Learn

Speed (tokens/sec)

Average output generation speed in tokens per second

What is speed (tokens/sec)?

Speed in tokens per second (TPS) measures how fast a model generates output. Higher TPS means lower latency for the user. Groq's custom hardware delivers extremely high TPS. Cloud providers like OpenAI and Anthropic optimise for concurrent throughput rather than individual request speed. The tradeoff: fast individual requests (Groq) vs high aggregate capacity (OpenAI).

Why it matters

Speed determines user experience in real-time applications and throughput in batch processing. A model at 100 TPS generates a 500-token response in 5 seconds. At 20 TPS, the same response takes 25 seconds. For interactive applications, anything below 30 TPS feels sluggish. sourc.dev tracks speed_tps where providers publish it.

Where models stand

No data available yet for this metric.

How sourc.dev tracks this

sourc.dev tracks speed (tokens/sec) through its automated monitoring pipeline. Data is collected on a regular schedule, compared against previous values, and any changes are recorded in the history table with full provenance — source URL, effective date, and verification timestamp. Nothing is overwritten. The pipeline ensures this attribute stays current without manual intervention.

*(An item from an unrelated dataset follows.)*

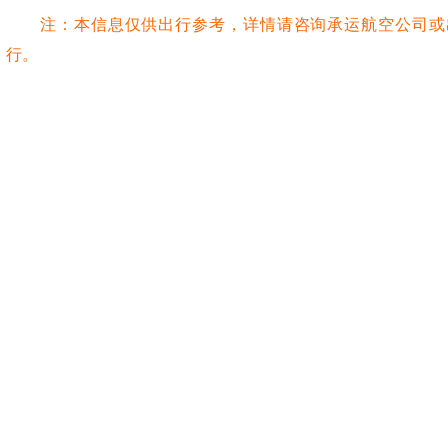
注：本信息仅供出行参考，详情请咨询承运航空公司或
行。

Frequently asked questions

FAQ How does sourc.dev measure speed (tokens/sec)?

sourc.dev monitors this attribute automatically via pipeline. Every data point includes a source URL and verification date. Changes are recorded in the history table — nothing is overwritten.

FAQ How often is speed (tokens/sec) updated?

This attribute is monitored on a regular schedule by automated pipeline. Changes are detected and recorded automatically.

FAQ Why does speed (tokens/sec) matter for developers?

Understanding speed (tokens/sec) helps developers make informed decisions when choosing between models and providers. Rather than relying on marketing claims, sourc.dev provides verified, dated, source-linked data so the data decides.